C’est aussi un livre historique car sont évoqués plusieurs épisodes de l’Histoire de France et de Grande-Bretagne pour illustrer les propos de l’auteur. Le nom même du livre fait écho à l’histoire des Stuarts et le roi destitué Jacques VII d’Écosse. Ce dernier dut s’exiler à la cour de Louis XIV et ses partisans écossais avaient pris l’habitude de signifier secrètement leur attachement à leur roi face à l’usurpateur de Londres. Ainsi, à chaque fois qu’il fallait porter un toast au Roi, les écossais n’oubliaient pas de porter leur verre au dessus d’une carafe d’eau en hommage à leur « Roi au-delà de la mer ».
Ce livre est en réalité ni plus ni moins qu’un manuel romanesque pour un retour de la monarchie. Un manuel dans la mesure où monsieur Raspail tente d’expliquer comment la France peut revenir à ses anciennes traditions royales et romanesque car différentes versions sont développées pour illustrer ce retour du Prince.

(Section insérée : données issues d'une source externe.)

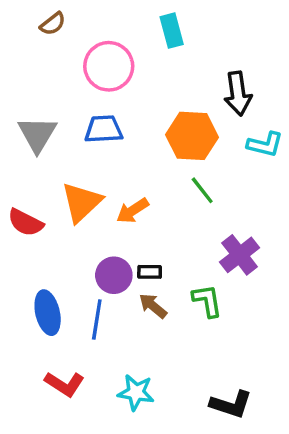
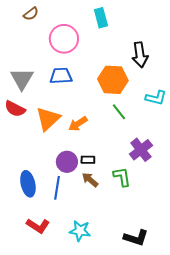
cyan L-shape: (265, 144) -> (156, 98), moved
red semicircle: (25, 223) -> (15, 109), moved

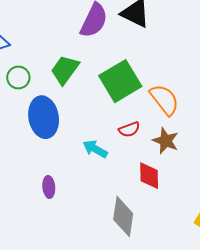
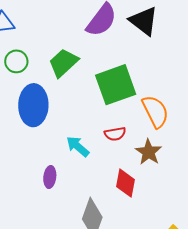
purple ellipse: (49, 187) -> (50, 177), moved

Elles sont au nombre de deux : la version soft dans laquelle le Roi, aidé de quelques fidèles, organise une action d’éclat sur quelques îles bretonnes pour se faire connaître des Français et qu’il est disposé à rétablir le « royaume visible ». La seconde est la version hard : le Roi et sa garde décident de prendre possession d’une île et de défendre avec les armes ce petit bout de terre qui constitue désormais le royaume de France.
Mais pour monsieur Raspail, ces deux versions ne valent rien sans un certain prérequis : le sacré. À juste titre, l’auteur écrit que c’est l’onction divine, plus que l’héritage qui faisait les rois de France, « pas de Dieu, pas de Roi ». Et c’est là que le bât blesse, notre société n’a plus aucune perception du sacré. La laïcité républicaine et le modernisme ont gommé, arraché, toute transcendance au sein de la société civile.
Ce prérequis du sacré pour un retour du Roi sur son trône est le cœur de ce livre et c’est en définitive la chose à retenir pour tout royaliste : si nous voulons de nouveau sacrer un Roi en la Cathédrale de Reims, il faut auparavant réapprendre le sens de cette onction.
Enfin, il ne faut pas oublier que ces hypothèses de retour royal ne peuvent se faire que si le Prince s’exile et qu’il se décide à faire vivre la grandeur de sa personne.
En attendant, je ferai comme les fidèles écossais, je lèverai mon verre au dessus d’un verre d’eau…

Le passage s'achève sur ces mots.